HOW DO I KNOW IF THIS FOOD IS GOOD FOR ME?

You are at the food store. You see an item that catches your attention, and you pick it up from the shelf. You wonder if it is good for you like it says on the label, so you read the... which list?
Always, always check the ingredients of anything you buy in a package. Why? Because ingredients are what makes any food nutritious and good for you, or... nutrition-less, bad for you, unhealthy for your body. If you check the nutrition label, and forget to check the ingredients, you may well end up with stuff like Fruit Loops, Frosty Flakes and potato chips in your shopping cart, thinking all the while that you are buying the healthiest and best for yourself and your family just because the nutrition label looks so good and ''healthy''.
One day I passed by a McDonalds, and decided to go inside to ask for the food ingredients list. Not available. They only have ''nutrition facts''. If you want ingredients, you have to go online to find them. So I did. These are the ingredients for Chicken McNuggets, which kids love and many parents consider to be a pretty harmless food (Perdue Chicken Nuggets, by the way, are just about the same):

Chicken McNuggets®/Chicken Selects® Premium Breast Strips/Sauces 
Chicken McNuggets®: 
White boneless chicken, water, food starch-modified, salt, seasoning (autolyzed yeast extract, salt, wheat starch, natural flavoring (botanical source), safflower oil, 
dextrose, citric acid, rosemary), sodium phosphates, seasoning (canola oil, mono- and diglycerides, extractives of rosemary).  Battered and breaded with: water, 
enriched flour (bleached wheat flour, niacin, reduced iron, thiamin mononitrate, riboflavin, folic acid), yellow corn flour, food starch-modified, salt, leavening (baking 
soda, sodium acid pyrophosphate, sodium aluminum phosphate, monocalcium phosphate, calcium lactate), spices, wheat starch, whey, corn starch.  Prepared in 
vegetable oil (Canola oil, corn oil, soybean oil, hydrogenated soybean oil with TBHQ and citric acid added to preserve freshness). Dimethylpolysiloxane added as an antifoaming agent.

TBHQ is short for butylhydroquinone: BUTANE. That is correct, lighter fluid.
Dimethylpolysiloxane is silicone. The stuff that spatulas and breast implants are made of.

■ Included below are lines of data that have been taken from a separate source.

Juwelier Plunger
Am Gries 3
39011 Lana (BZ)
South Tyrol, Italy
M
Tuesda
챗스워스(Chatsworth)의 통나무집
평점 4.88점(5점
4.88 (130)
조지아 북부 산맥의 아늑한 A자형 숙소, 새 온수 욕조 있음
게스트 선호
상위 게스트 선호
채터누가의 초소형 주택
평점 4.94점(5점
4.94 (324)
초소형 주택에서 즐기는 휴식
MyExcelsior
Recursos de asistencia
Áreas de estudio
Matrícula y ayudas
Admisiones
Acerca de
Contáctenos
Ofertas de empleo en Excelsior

Maybe it is worth checking our food label ingredients after all... because it is their quality and freshness that will give you health and life. 
As for the nutrition facts, one thing is for sure: you will not be getting much health or nourishment from the butane, sylicone, hydrogenated oils, sodium acid pyrophosphate or dextrose... not to mention the antibiotics and growth hormones in the ''white boneless chicken''... only the best for growing children.